Ted Cruz and my son have the same problem

No person except a natural born Citizen, or a Citizen of the United States, at the time of the Adoption of this Constitution, shall be eligible to the Office of President; neither shall any Person be eligible to that Office who shall not have attained to the Age of thirty-five Years, and been fourteen Years a Resident within the United States.
– Constitution of the United States: Article 2, Section 1

My son and Ted Cruz have the same problem, nobody really knows if they can be president.

Well that and the fact that it’ll be another 21 years before my son fulfills the age requirement.

“Does that mean it’ll be 21 years before I can drink beer?” he asked anxiously.

Ted Cruz was born in Alberta, Canada, to an American mother and a Cuban father. My son was born in Warsaw, Poland, to an American father (moi) and a Polish mother.

And suddenly all of the “Birther” stuff that was airily dismissed under the administration of Barack Obama is urgently relevant again.

Cruz had dual citizenship until 2014, when he officially renounced his Canadian citizenship.

My son still has dual citizenship and has had two passports since his birth.

When we took my son’s Polish birth certificate to the American Embassy in Warsaw the nice man at the passport division gave us the lecture explaining everything. There is a canned lecture because it happens more often than you might think.

“We don’t like dual citizenship,” he said. “We recognize that it happens. What it amounts to is he has to enter Poland on his Polish passport. He has to enter the United States on his American passport. Everywhere else he can chose the cheaper visa. When he comes of draft age, if the country he’s in has conscription – they’ve got him. And if he gets arrested in one of his countries of citizenship, the other can do nothing.”

Note there was not a word about whether he can be president someday.

This is what I argued about with Birthers who claimed Obama was really born in Kenya and nefarious plotters, thinking he might want to run for president arranged to have birth announcements placed in the Honolulu newspapers.

It’s doesn’t matter where he was born! The child of an American citizen is an American citizen.

The question about Barack Obama is, has he ever claimed dual citizenship or had it claimed on his behalf by his notoriously America-hating mother? Has he ever traveled on a foreign passport? And is that legally equivalent to renouncing American citizenship?

Well in the case of Ted Cruz (and my son) there is no doubt and now we cannot duck the issue.

A brief perusal of the Wikipedia entry “Multiple Citizenship” confirms what I suspected. The issue did not even arise at the time of the framing of the Constitution. America recognized that one can become a citizen by naturalization, and evidently almost nobody else. An issue which led to the War of 1812, when England refused to acknowledge that American seamen were no longer subjects of the Crown.
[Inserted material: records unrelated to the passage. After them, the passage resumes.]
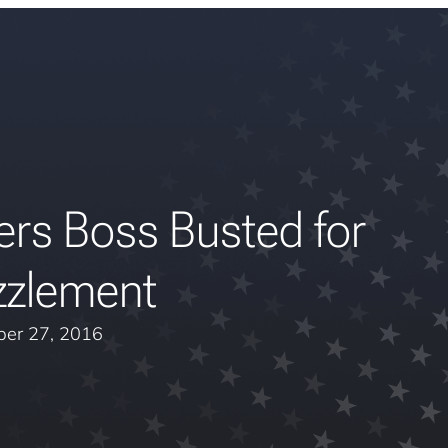
ers Boss Busted for
zlement
er 27, 2016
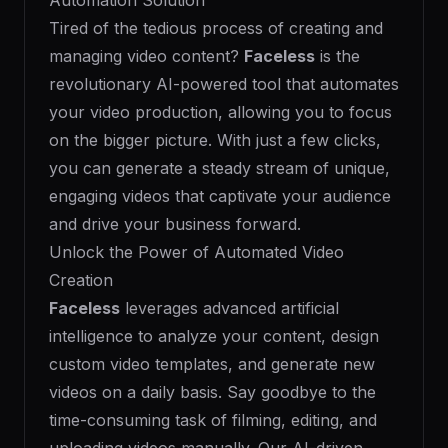
Automation Solution
Tired of the tedious process of creating and
managing video content?
Faceless
is the
revolutionary AI-powered tool that automates
your video production, allowing you to focus
on the bigger picture. With just a few clicks,
you can generate a steady stream of unique,
engaging videos that captivate your audience
and drive your business forward.
Unlock the Power of Automated Video
Creation
Faceless
leverages advanced artificial
intelligence to analyze your content, design
custom video templates, and generate new
videos on a daily basis. Say goodbye to the
time-consuming task of filming, editing, and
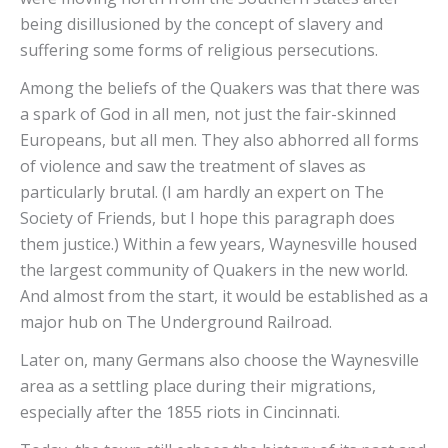
being disillusioned by the concept of slavery and
suffering some forms of religious persecutions.
Among the beliefs of the Quakers was that there was
a spark of God in all men, not just the fair-skinned
Europeans, but all men. They also abhorred all forms
of violence and saw the treatment of slaves as
particularly brutal. (I am hardly an expert on The
Society of Friends, but I hope this paragraph does
them justice.) Within a few years, Waynesville housed
the largest community of Quakers in the new world.
And almost from the start, it would be established as a
major hub on The Underground Railroad.
Later on, many Germans also choose the Waynesville
area as a settling place during their migrations,
especially after the 1855 riots in Cincinnati.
Dual citizenship may not have existed at the time, so this is a new issue the Founders did not anticipate.

Some say this should be settled in the Supreme Court. I think it’ll probably just be ignored. At least if and until Cruz wins the nomination.
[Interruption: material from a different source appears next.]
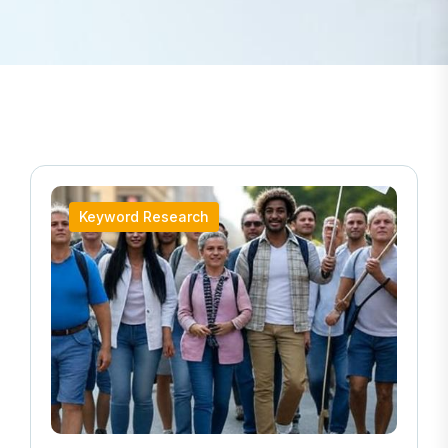
Keyword Research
In my son’s case I have to chuckle, because I think it was the example of Poland that caused the Founders to include the native born qualification for the presidency.

At the time of the framing of the Constitution, Poland had an elective monarchy and the electors had a preference for foreigners because the great magnates were so jealous of each other’s power they preferred to look elsewhere for their kings.

This was one of the things that led to Poland being partitioned among Prussia, Austria, and Russia and wiped off the map for 135 years.